As promised in my intro thread, here's the Necron pics i did for my neighbours son.


----------



## khrone forever (Dec 13, 2010)

this stuff is friken awsome  +rep


----------



## Doelago (Nov 29, 2009)

Yea, they are good, but why in the name of earth is there a link which is impossible to read in the middle of picture ruining it?


----------



## darkreever (Apr 3, 2008)

Doelago said:


> Yea, they are good, but why in the name of earth is there a link which is impossible to read in the middle of picture ruining it?


In case someone comes along and tries to claim the work for their own. Hard to read, maybe, but that link running through the picture is a form of proof of ownership.

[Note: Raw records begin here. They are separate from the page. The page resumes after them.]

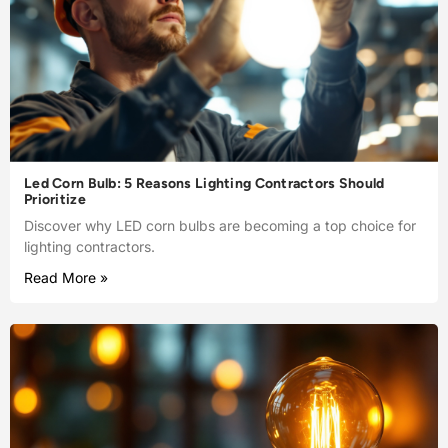
Led Corn Bulb: 5 Reasons Lighting Contractors Should
Prioritize
Discover why LED corn bulbs are becoming a top choice for
lighting contractors.
Read More »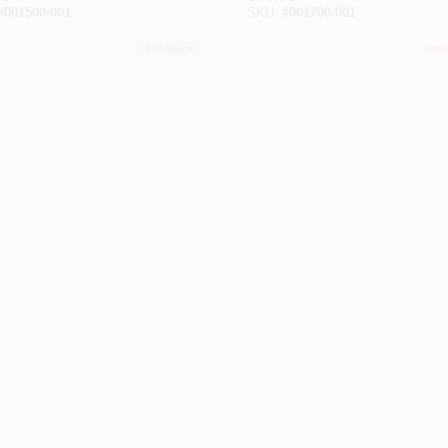
#
001500-001
SKU:
#
001700-001
5
In Stock
Only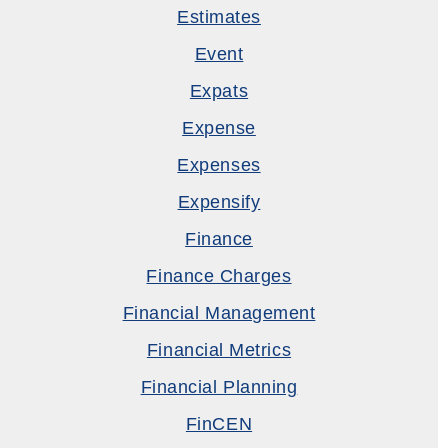
Estimates
Event
Expats
Expense
Expenses
Expensify
Finance
Finance Charges
Financial Management
Financial Metrics
Financial Planning
FinCEN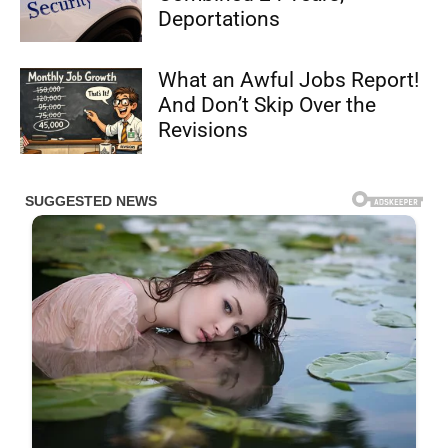
Deportations
What an Awful Jobs Report!
And Don’t Skip Over the
Revisions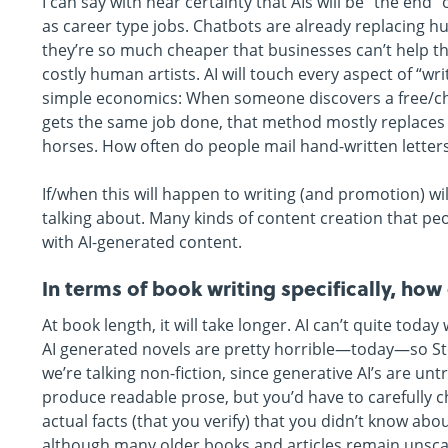
I can say with near certainty that AIs will be “the e
as career type jobs. Chatbots are already replacing 
they’re so much cheaper that businesses can’t help th
costly human artists. AI will touch every aspect of “wri
simple economics: When someone discovers a free/c
gets the same job done, that method mostly replaces
horses. How often do people mail hand-written letters
If/when this will happen to writing (and promotion) w
talking about. Many kinds of content creation that peo
with AI-generated content.
In terms of book writing specifically, ho
At book length, it will take longer. AI can’t quite to
AI generated novels are pretty horrible—today—so Step
we’re talking non-fiction, since generative AI’s are u
produce readable prose, but you’d have to carefully c
actual facts (that you verify) that you didn’t know ab
although many older books and articles remain unsca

Look at it hard enough and you can read it, otherwise you may very well miss it (as I did before it was pointed out.)


----------



## frogdude (Dec 2, 2011)

Correct sir - not a link, but a "watermark". Not that i think anyone here would be interested in image theft, but it's kind of automatic now (after previous bad experience) that anything i post on the web has a watermark. Running it through the middle like that makes it harder to remove.

Thanks for the rep Khrone!


----------



## khrone forever (Dec 13, 2010)

its ok, glad to be of service


----------



## Midge913 (Oct 21, 2010)

Very nice looking work man!


----------



## Serpion5 (Mar 19, 2010)

Not bad at all.


----------



## DarkCloud (Jan 2, 2012)

dude that is crazy awesome good! i wish i had some skill like that


----------